Identify the top 3 mutations that lead to an increase in symptom
severity (a disease characteristic). The
mutations involve one or more base substitutions. For this question, the biological properties
of the underlying amino acid sequence patterns are not significant in
determining disease characteristics.
For each mutation provide the base substitutions and their position in
the sequence (left to right) where the base substitutions occurred. For
example,
C → G, 456 (C changed to G at position 456)
G → A, 513 and T → A, 907 (G changed to A at position 513
and T changed to A at position 907)
A → G, 39 (A changed to G at position 39)
Answer: A→C 269
G→C 212
A→T 946
Nearly 95% of the columns have the same nucleotide across the 58
strains. Only columns showing a distribution of at least 95% / 5% were
considered for this question and the next. These columns have been arranged in
order with the extreme left column (161) having a nearly even distribution and
the extreme right column (821) having the most skewed distribution. The larger
groups figure in the top row and the smaller groups in the bottom row. We
assume that the smaller groups are the mutations. Each characteristic was
simplified to: severe / not severe. The percentage of severe characteristics
was calculated for each group in each column. The higher of the two percentages
for a given characteristic is highlighted red. Bars have been used to show the
absolute difference between the percentages.. The
brighter blue bars are the top 3 mutations.
MC3.4: Due to the rapid spread of the virus and limited resources,
medical personnel would like to focus on treatments and quarantine procedures
for the worst of the mutant strains from the current outbreak, not just symptoms
as in the previous question. To find the
most dangerous viral mutants, experts are monitoring multiple disease
characteristics.
Consider each virulence and drug resistance characteristic as equally
important. Identify the top 3 mutations
that lead to the most dangerous viral strains. The mutations involve one or
more base substitutions. In a worst case
scenario, a very dangerous strain could cause severe symptoms, have high
mortality, cause major complications, exhibit resistance to anti viral drugs, and
target high risk groups. For this
question, the biological properties of the underlying amino acid sequence
patterns are not significant in determining disease characteristics.

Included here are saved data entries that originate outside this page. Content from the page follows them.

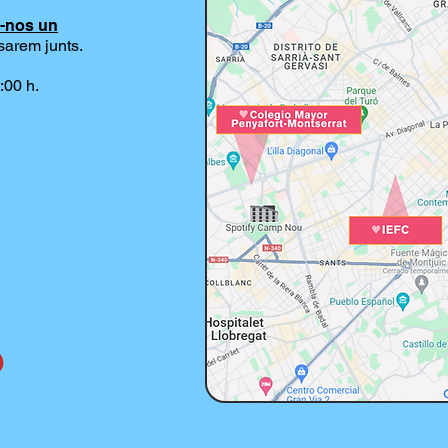
r-nos un
sarem junts.
:00 h.
?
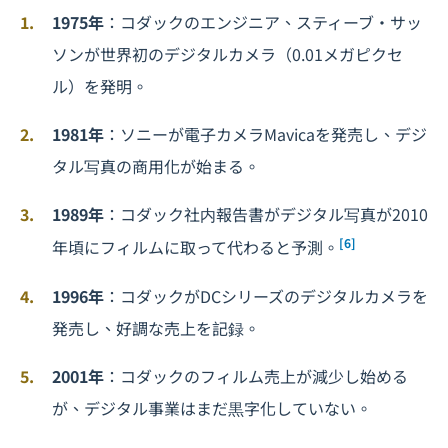
1975年
：コダックのエンジニア、スティーブ・サッ
ソンが世界初のデジタルカメラ（0.01メガピクセ
ル）を発明。
1981年
：ソニーが電子カメラMavicaを発売し、デジ
タル写真の商用化が始まる。
1989年
：コダック社内報告書がデジタル写真が2010
[6]
年頃にフィルムに取って代わると予測。
1996年
：コダックがDCシリーズのデジタルカメラを
発売し、好調な売上を記録。
2001年
：コダックのフィルム売上が減少し始める
が、デジタル事業はまだ黒字化していない。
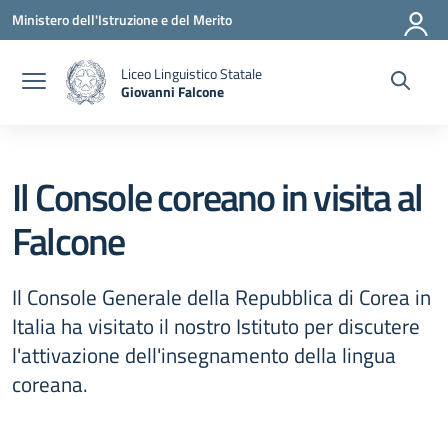
Vai ai contenuti
Vai al menu di navigazione
Vai al footer
Ministero dell'Istruzione e del Merito
Liceo Linguistico Statale
Giovanni Falcone
— Visita la pagina iniziale della scuola
Il Console coreano in visita al
Falcone
Il Console Generale della Repubblica di Corea in
Italia ha visitato il nostro Istituto per discutere
l'attivazione dell'insegnamento della lingua
coreana.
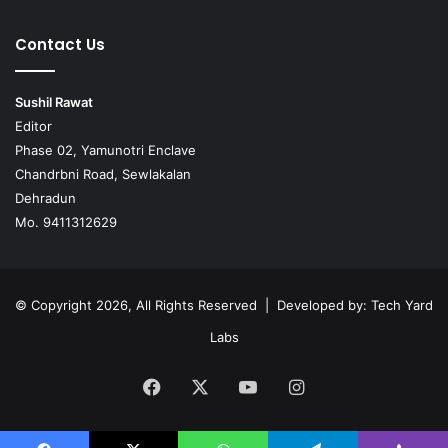
Contact Us
Sushil Rawat
Editor
Phase 02, Yamunotri Enclave
Chandrbni Road, Sewlakalan
Dehradun
Mo. 9411312629
© Copyright 2026, All Rights Reserved | Developed by:
Tech Yard
Labs
Facebook
X
YouTube
Instagram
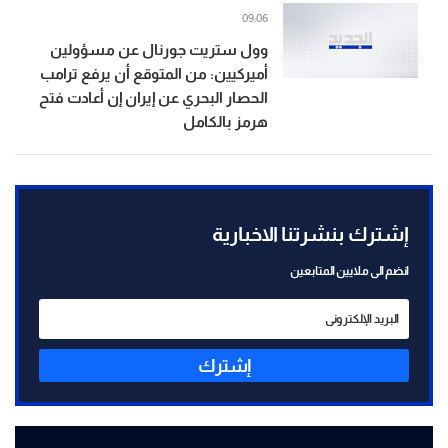
09:06
وول ستريت جورنال عن مسؤولين
أميركيين: من المتوقع أن يرفع ترامب
الحصار البحري عن إيران إن أعادت فتح
هرمز بالكامل
إشترك بنشرتنا الاخبارية
انضم الى ملايين المتابعين
إشترك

For each mutation provide the base substitutions and their position in
the sequence (left to right) where the base substitutions occurred. For
example,
C → G, 456 (C changed to G at position 456)

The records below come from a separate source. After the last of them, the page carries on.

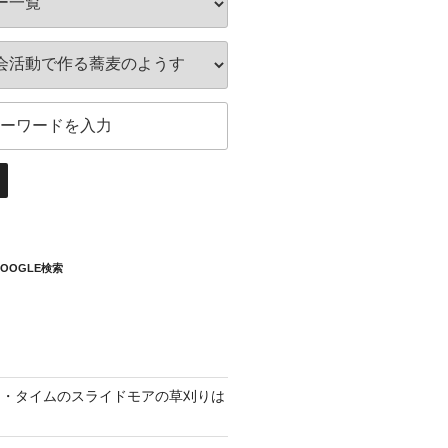
OOGLE検索
ン・タイムのスライドモアの草刈りは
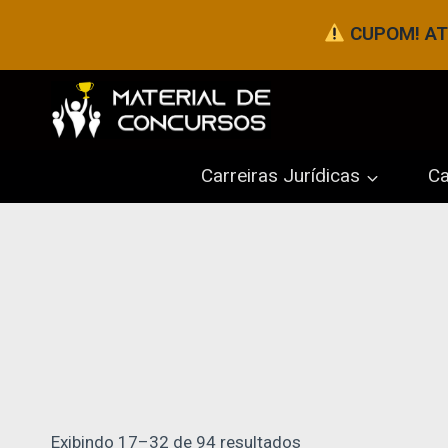
Pular
CUPOM! ATÉ
para
o
Conteúdo
Carreiras Jurídicas
Ca
Classificado
Exibindo 17–32 de 94 resultados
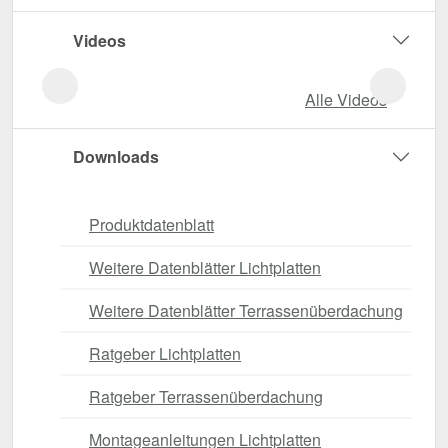
Videos
Alle Videos
Downloads
Produktdatenblatt
Weitere Datenblätter Lichtplatten
Weitere Datenblätter Terrassenüberdachung
Ratgeber Lichtplatten
Ratgeber Terrassenüberdachung
Montageanleitungen Lichtplatten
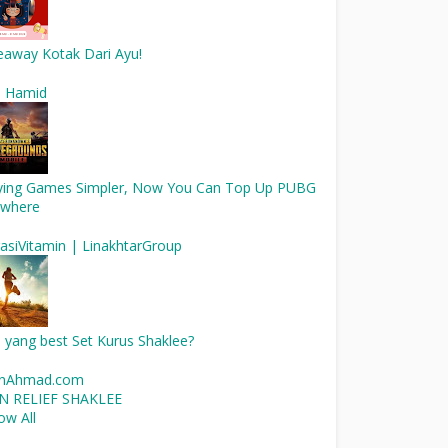
eaway Kotak Dari Ayu!
l Hamid
ying Games Simpler, Now You Can Top Up PUBG
where
asiVitamin | LinakhtarGroup
 yang best Set Kurus Shaklee?
inAhmad.com
N RELIEF SHAKLEE
ow All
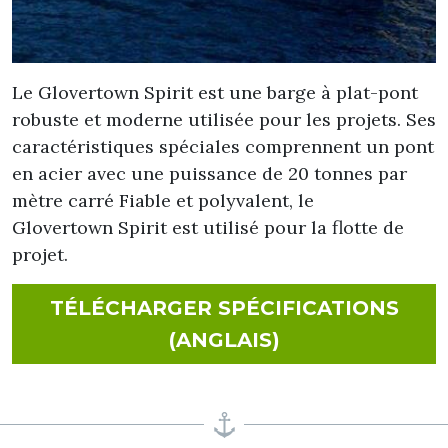
Le Glovertown Spirit est une barge à plat-pont
robuste et moderne utilisée pour les projets. Ses
caractéristiques spéciales comprennent un pont
en acier avec une puissance de 20 tonnes par
mètre carré Fiable et polyvalent, le
Glovertown Spirit est utilisé pour la flotte de
projet.
TÉLÉCHARGER SPÉCIFICATIONS
FOR GLOVERTO
(ANGLAIS)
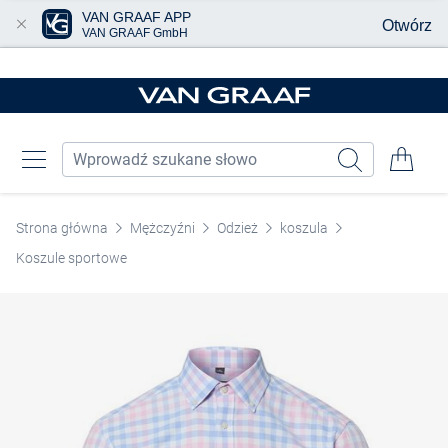
VAN GRAAF APP
Otwórz
VAN GRAAF GmbH
Przjedź do głównej zawartości
Strona główna
Mężczyźni
Odzież
koszula
Koszule sportowe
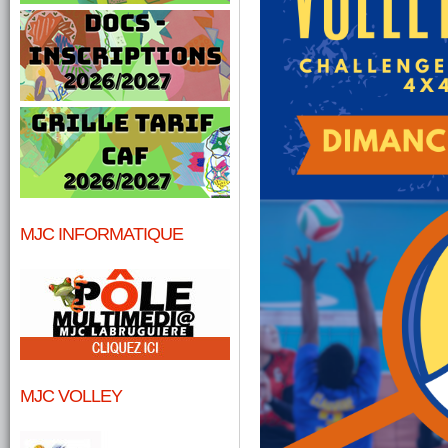
MJC INFORMATIQUE
MJC VOLLEY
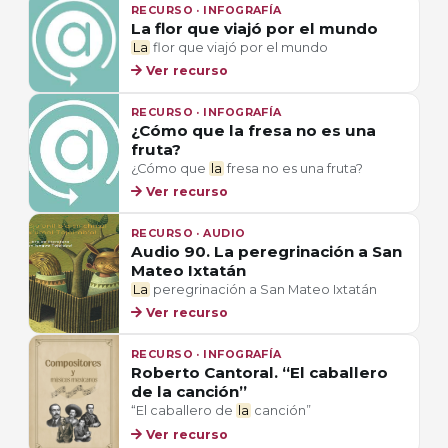
RECURSO · INFOGRAFÍA
La flor que viajó por el mundo
La
flor que viajó por el mundo
Ver recurso
RECURSO · INFOGRAFÍA
¿Cómo que la fresa no es una
fruta?
¿Cómo que
la
fresa no es una fruta?
Ver recurso
RECURSO · AUDIO
Audio 90. La peregrinación a San
Mateo Ixtatán
La
peregrinación a San Mateo Ixtatán
Ver recurso
RECURSO · INFOGRAFÍA
Roberto Cantoral. “El caballero
de la canción”
“El caballero de
la
canción”
Ver recurso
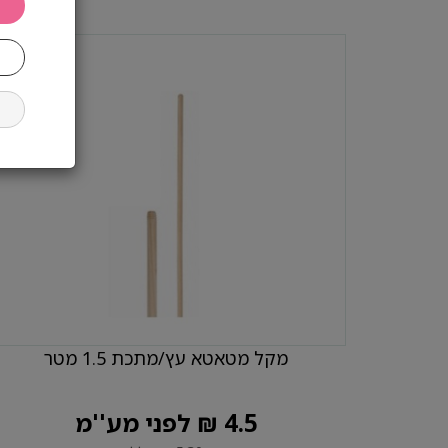
מקל מטאטא עץ/מתכת 1.5 מטר
4.5 ₪ לפני מע''מ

G → A, 513 and T → A, 907 (G changed to A at position 513
and T changed to A at position 907)
A → G, 39 (A changed to G at position 39).
Answer: A→C 269
G→C 223
A→T 946
The sum of absolute differences is summed up for each column where the
characteristics are marked red. Eg. The chance of having severe symptoms is 88% higher if
Column 269 has a C instead of a T. The severity is higher for symptoms,
mortality, drug resistance and vulnerability at 269 thus 82+88+36+30 gives us
236. The top 3 sums are highlighted and answer the question.